(Stored records)

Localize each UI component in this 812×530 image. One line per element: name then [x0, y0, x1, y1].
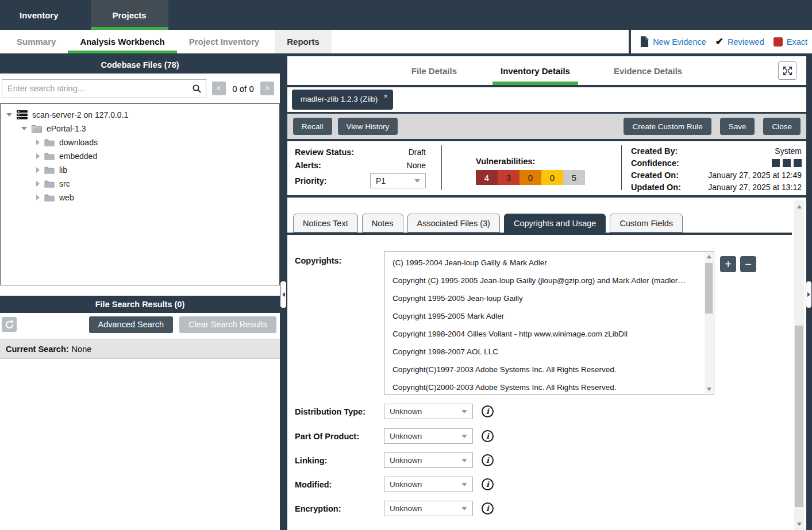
file-search-results-header: File Search Results (0): [0, 296, 280, 313]
caret-down-icon[interactable]: [6, 113, 12, 117]
topnav-tab-inventory[interactable]: Inventory: [5, 0, 74, 30]
create-custom-rule-button[interactable]: Create Custom Rule: [624, 118, 711, 135]
copyrights-scrollbar[interactable]: [705, 252, 713, 393]
updated-on-value: January 27, 2025 at 13:12: [708, 183, 802, 192]
tab-analysis-workbench[interactable]: Analysis Workbench: [68, 30, 176, 53]
copyright-list-item[interactable]: (C) 1995-2004 Jean-loup Gailly & Mark Ad…: [384, 254, 714, 272]
scroll-up-button[interactable]: [794, 202, 804, 211]
tree-item-web[interactable]: web: [1, 191, 279, 204]
codebase-files-panel: Codebase Files (78) < 0 of 0 >: [0, 56, 280, 530]
subtab-copyrights-and-usage[interactable]: Copyrights and Usage: [504, 214, 606, 233]
linking-select[interactable]: Unknown: [384, 452, 473, 468]
vuln-none-count[interactable]: 5: [563, 170, 585, 185]
info-icon[interactable]: i: [482, 405, 494, 417]
inventory-item-chip[interactable]: madler-zlib 1.2.3 (Zlib) ×: [292, 90, 393, 110]
scrollbar-thumb[interactable]: [795, 326, 803, 507]
vulnerabilities-column: Vulnerabilities: 4 3 0 0 5: [476, 157, 585, 185]
tab-project-inventory[interactable]: Project Inventory: [177, 30, 272, 53]
search-next-button[interactable]: >: [260, 82, 274, 95]
expand-right-icon: [807, 292, 810, 297]
view-history-button[interactable]: View History: [338, 118, 398, 135]
refresh-button[interactable]: [2, 317, 17, 332]
right-splitter[interactable]: [806, 56, 812, 530]
vuln-low-count[interactable]: 0: [541, 170, 563, 185]
copyright-list-item[interactable]: Copyright 1995-2005 Mark Adler: [384, 307, 714, 325]
sub-nav-bar: Summary Analysis Workbench Project Inven…: [0, 30, 812, 53]
tab-file-details[interactable]: File Details: [411, 56, 457, 85]
copyrights-listbox[interactable]: (C) 1995-2004 Jean-loup Gailly & Mark Ad…: [384, 251, 714, 394]
legend-exact-label: Exact: [787, 37, 807, 47]
priority-select[interactable]: P1: [370, 173, 426, 188]
subtab-custom-fields[interactable]: Custom Fields: [610, 214, 683, 233]
subtab-notes[interactable]: Notes: [362, 214, 403, 233]
modified-select[interactable]: Unknown: [384, 477, 473, 492]
legend-reviewed-label: Reviewed: [728, 37, 764, 47]
tab-reports[interactable]: Reports: [275, 30, 332, 53]
caret-right-icon[interactable]: [36, 167, 40, 173]
expand-right-panel-handle[interactable]: [806, 281, 811, 308]
add-copyright-button[interactable]: +: [720, 256, 736, 272]
encryption-select[interactable]: Unknown: [384, 501, 473, 516]
vulnerability-severity-bar[interactable]: 4 3 0 0 5: [476, 170, 585, 185]
legend-new-evidence: New Evidence: [640, 36, 706, 47]
tab-summary[interactable]: Summary: [5, 30, 68, 53]
confidence-square-icon: [772, 159, 780, 167]
expand-panel-button[interactable]: [778, 61, 796, 80]
tree-item-lib[interactable]: lib: [1, 163, 279, 177]
search-icon[interactable]: [192, 84, 202, 96]
copyright-list-item[interactable]: Copyright 1998-2004 Gilles Vollant - htt…: [384, 325, 714, 343]
left-splitter[interactable]: [280, 56, 287, 530]
tree-item-scan-server[interactable]: scan-server-2 on 127.0.0.1: [1, 108, 279, 122]
recall-button[interactable]: Recall: [293, 118, 332, 135]
caret-right-icon[interactable]: [36, 153, 40, 159]
info-icon[interactable]: i: [482, 478, 494, 490]
info-icon[interactable]: i: [482, 454, 494, 466]
clear-search-results-button[interactable]: Clear Search Results: [179, 316, 276, 333]
tree-item-src[interactable]: src: [1, 177, 279, 191]
collapse-left-panel-handle[interactable]: [280, 281, 286, 308]
part-of-product-select[interactable]: Unknown: [384, 428, 473, 444]
caret-down-icon[interactable]: [21, 127, 27, 130]
info-icon[interactable]: i: [482, 430, 494, 442]
open-inventory-chips: madler-zlib 1.2.3 (Zlib) ×: [287, 87, 806, 112]
tree-item-eportal[interactable]: ePortal-1.3: [1, 122, 279, 136]
info-icon[interactable]: i: [482, 502, 494, 514]
details-scrollbar[interactable]: [794, 200, 804, 530]
copyright-list-item[interactable]: Copyright 1998-2007 AOL LLC: [384, 343, 714, 361]
caret-right-icon[interactable]: [36, 181, 40, 187]
remove-copyright-button[interactable]: −: [740, 256, 756, 272]
vuln-critical-count[interactable]: 4: [476, 170, 498, 185]
vuln-medium-count[interactable]: 0: [519, 170, 541, 185]
priority-label: Priority:: [295, 176, 327, 185]
copyright-list-item[interactable]: Copyright (C) 1995-2005 Jean-loup Gailly…: [384, 272, 714, 289]
close-button[interactable]: Close: [763, 118, 801, 135]
caret-right-icon[interactable]: [36, 140, 40, 145]
copyright-list-item[interactable]: Copyright(C)1997-2003 Adobe Systems Inc.…: [384, 361, 714, 378]
codebase-files-header: Codebase Files (78): [0, 56, 280, 73]
close-chip-icon[interactable]: ×: [383, 92, 388, 100]
arrow-down-icon: [707, 388, 711, 391]
app-window: Inventory Projects Summary Analysis Work…: [0, 0, 812, 530]
review-status-row: Review Status: Draft: [295, 147, 426, 157]
tree-item-label: lib: [59, 165, 67, 175]
subtab-associated-files[interactable]: Associated Files (3): [407, 214, 500, 233]
scrollbar-thumb[interactable]: [705, 263, 713, 314]
copyright-list-item[interactable]: Copyright(C)2000-2003 Adobe Systems Inc.…: [384, 378, 714, 394]
scroll-up-button[interactable]: [705, 252, 713, 261]
subtab-notices-text[interactable]: Notices Text: [293, 214, 358, 233]
search-prev-button[interactable]: <: [212, 82, 226, 95]
topnav-tab-projects[interactable]: Projects: [91, 0, 168, 30]
scroll-down-button[interactable]: [794, 519, 804, 529]
tree-item-embedded[interactable]: embedded: [1, 149, 279, 163]
tree-item-downloads[interactable]: downloads: [1, 136, 279, 149]
copyright-list-item[interactable]: Copyright 1995-2005 Jean-loup Gailly: [384, 289, 714, 307]
tab-evidence-details[interactable]: Evidence Details: [614, 56, 682, 85]
scroll-down-button[interactable]: [705, 385, 713, 393]
search-input[interactable]: [2, 79, 206, 98]
advanced-search-button[interactable]: Advanced Search: [89, 316, 173, 333]
distribution-type-select[interactable]: Unknown: [384, 404, 473, 419]
caret-right-icon[interactable]: [36, 195, 40, 200]
save-button[interactable]: Save: [720, 118, 755, 135]
vuln-high-count[interactable]: 3: [498, 170, 519, 185]
tab-inventory-details[interactable]: Inventory Details: [501, 56, 570, 85]
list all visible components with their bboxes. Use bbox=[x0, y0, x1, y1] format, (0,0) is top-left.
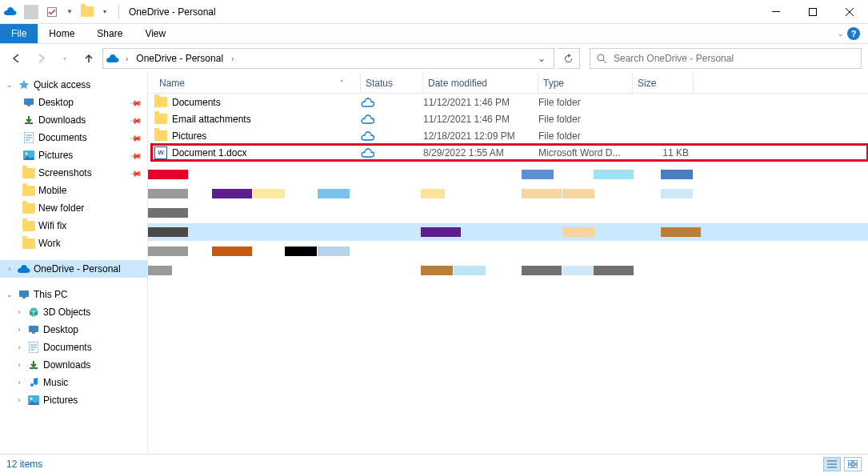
file-row[interactable]: WDocument 1.docx8/29/2022 1:55 AMMicroso… bbox=[151, 144, 868, 161]
col-name[interactable]: Name˄ bbox=[154, 73, 361, 93]
sidebar-item[interactable]: Documents📌 bbox=[0, 129, 147, 146]
sidebar-item[interactable]: ›Music bbox=[0, 374, 147, 391]
qat-folder-icon[interactable] bbox=[80, 5, 94, 19]
svg-rect-5 bbox=[27, 105, 30, 106]
sidebar-item-label: Pictures bbox=[38, 150, 73, 161]
icons-view-button[interactable] bbox=[844, 457, 862, 471]
ribbon-expand-icon[interactable]: ⌵ bbox=[838, 30, 842, 38]
folder-icon bbox=[22, 219, 35, 232]
svg-point-17 bbox=[30, 398, 33, 400]
redacted-block bbox=[661, 170, 693, 179]
col-status[interactable]: Status bbox=[361, 73, 423, 93]
sidebar-item[interactable]: ›Documents bbox=[0, 339, 147, 356]
chevron-right-icon[interactable]: › bbox=[14, 361, 24, 369]
sidebar-item[interactable]: Downloads📌 bbox=[0, 111, 147, 129]
sidebar-item[interactable]: ›Downloads bbox=[0, 356, 147, 374]
col-type[interactable]: Type bbox=[538, 73, 633, 93]
pictures-icon bbox=[27, 394, 40, 407]
redacted-block bbox=[562, 189, 594, 198]
folder-icon bbox=[22, 184, 35, 197]
quick-access[interactable]: ⌄ Quick access bbox=[0, 76, 147, 94]
folder-icon bbox=[154, 114, 167, 124]
sidebar-item[interactable]: Desktop📌 bbox=[0, 94, 147, 111]
title-bar: ▼ ▾ OneDrive - Personal bbox=[0, 0, 868, 24]
tab-share[interactable]: Share bbox=[86, 24, 134, 43]
col-date[interactable]: Date modified bbox=[423, 73, 538, 93]
up-button[interactable] bbox=[78, 48, 99, 69]
chevron-right-icon[interactable]: › bbox=[14, 308, 24, 316]
redacted-block bbox=[562, 266, 594, 275]
forward-button[interactable] bbox=[30, 48, 51, 69]
tab-file[interactable]: File bbox=[0, 24, 38, 43]
sidebar-item-label: Mobile bbox=[38, 185, 66, 196]
breadcrumb-item[interactable]: OneDrive - Personal bbox=[134, 53, 225, 64]
nav-onedrive[interactable]: › OneDrive - Personal bbox=[0, 260, 147, 278]
redacted-block bbox=[148, 266, 172, 275]
sidebar-item[interactable]: Pictures📌 bbox=[0, 146, 147, 164]
qat-dropdown2-icon[interactable]: ▾ bbox=[98, 5, 112, 19]
desktop-icon bbox=[27, 323, 40, 336]
sidebar-item[interactable]: Work bbox=[0, 234, 147, 252]
refresh-button[interactable] bbox=[558, 48, 580, 69]
cloud-icon bbox=[361, 114, 374, 124]
file-date: 11/12/2021 1:46 PM bbox=[423, 97, 538, 108]
tab-home[interactable]: Home bbox=[38, 24, 86, 43]
redacted-row bbox=[148, 243, 868, 260]
chevron-right-icon[interactable]: › bbox=[14, 396, 24, 404]
svg-rect-10 bbox=[19, 291, 29, 297]
sidebar-item[interactable]: Mobile bbox=[0, 182, 147, 199]
redacted-block bbox=[212, 247, 252, 256]
back-button[interactable] bbox=[6, 48, 27, 69]
chevron-right-icon[interactable]: › bbox=[230, 54, 235, 63]
help-button[interactable]: ? bbox=[847, 27, 860, 40]
maximize-button[interactable] bbox=[794, 0, 831, 24]
sidebar-item[interactable]: ›Pictures bbox=[0, 391, 147, 409]
redacted-block bbox=[212, 189, 252, 198]
col-size[interactable]: Size bbox=[633, 73, 694, 93]
sidebar-item[interactable]: ›3D Objects bbox=[0, 303, 147, 321]
redacted-block bbox=[318, 189, 350, 198]
redacted-block bbox=[594, 170, 634, 179]
item-count: 12 items bbox=[6, 459, 42, 470]
chevron-right-icon[interactable]: › bbox=[14, 343, 24, 351]
redacted-block bbox=[421, 266, 453, 275]
nav-thispc-label: This PC bbox=[34, 289, 68, 300]
redacted-block bbox=[661, 189, 693, 198]
close-button[interactable] bbox=[831, 0, 868, 24]
folder-icon bbox=[22, 202, 35, 214]
svg-rect-6 bbox=[25, 122, 33, 124]
chevron-down-icon[interactable]: ⌄ bbox=[5, 291, 14, 299]
navigation-bar: ▾ › OneDrive - Personal › ⌄ bbox=[0, 44, 868, 73]
svg-point-3 bbox=[598, 54, 604, 61]
minimize-button[interactable] bbox=[758, 0, 794, 24]
file-row[interactable]: Pictures12/18/2021 12:09 PMFile folder bbox=[151, 127, 868, 144]
sidebar-item[interactable]: Wifi fix bbox=[0, 217, 147, 234]
chevron-right-icon[interactable]: › bbox=[5, 265, 14, 273]
file-row[interactable]: Documents11/12/2021 1:46 PMFile folder bbox=[151, 94, 868, 110]
onedrive-icon bbox=[3, 5, 18, 19]
redacted-block bbox=[148, 208, 188, 218]
qat-dropdown-icon[interactable]: ▼ bbox=[62, 5, 77, 19]
pin-icon: 📌 bbox=[130, 131, 142, 144]
sidebar-item[interactable]: Screenshots📌 bbox=[0, 164, 147, 182]
address-bar[interactable]: › OneDrive - Personal › ⌄ bbox=[102, 48, 554, 69]
recent-dropdown[interactable]: ▾ bbox=[54, 48, 75, 69]
search-input[interactable] bbox=[614, 53, 854, 64]
chevron-right-icon[interactable]: › bbox=[124, 54, 130, 63]
search-icon bbox=[597, 54, 607, 64]
sidebar-item[interactable]: New folder bbox=[0, 199, 147, 217]
chevron-right-icon[interactable]: › bbox=[14, 326, 24, 334]
address-dropdown-icon[interactable]: ⌄ bbox=[533, 53, 550, 64]
redacted-block bbox=[148, 227, 188, 237]
chevron-down-icon[interactable]: ⌄ bbox=[5, 81, 14, 89]
qat-checkbox-icon[interactable] bbox=[45, 5, 59, 19]
file-row[interactable]: Email attachments11/12/2021 1:46 PMFile … bbox=[151, 110, 868, 127]
nav-thispc[interactable]: ⌄ This PC bbox=[0, 286, 147, 303]
svg-rect-20 bbox=[848, 465, 852, 468]
redacted-block bbox=[253, 189, 285, 198]
details-view-button[interactable] bbox=[823, 457, 841, 471]
chevron-right-icon[interactable]: › bbox=[14, 379, 24, 387]
tab-view[interactable]: View bbox=[134, 24, 177, 43]
search-box[interactable] bbox=[590, 48, 862, 69]
sidebar-item[interactable]: ›Desktop bbox=[0, 321, 147, 339]
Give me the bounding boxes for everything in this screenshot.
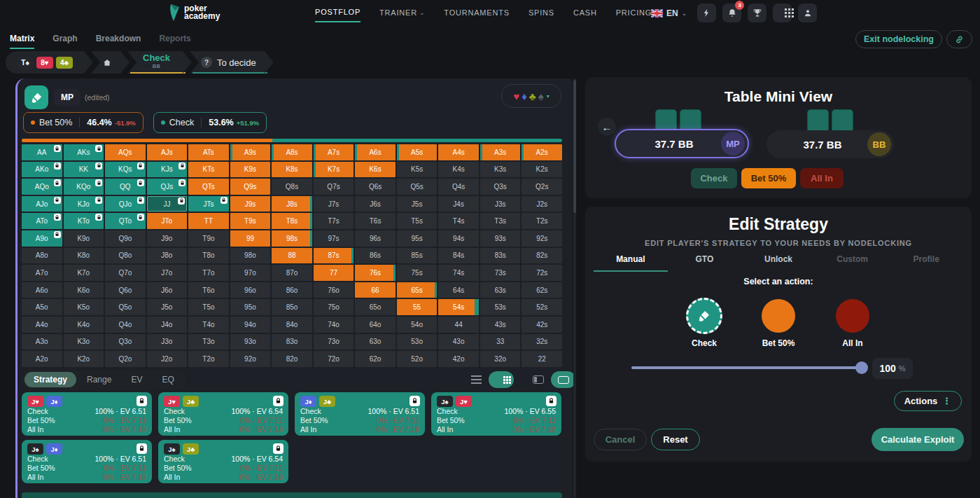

**EXERCISE REQUIREMENTS**
Set apart and copy each line of the records that holds the word "name".

**EXERCISE RESPONSE**
Localize each UI component in this 812×530 image. One line per element: name then [x0, y0, x1, y1].
col-name[interactable]: Name˄ bbox=[154, 73, 361, 93]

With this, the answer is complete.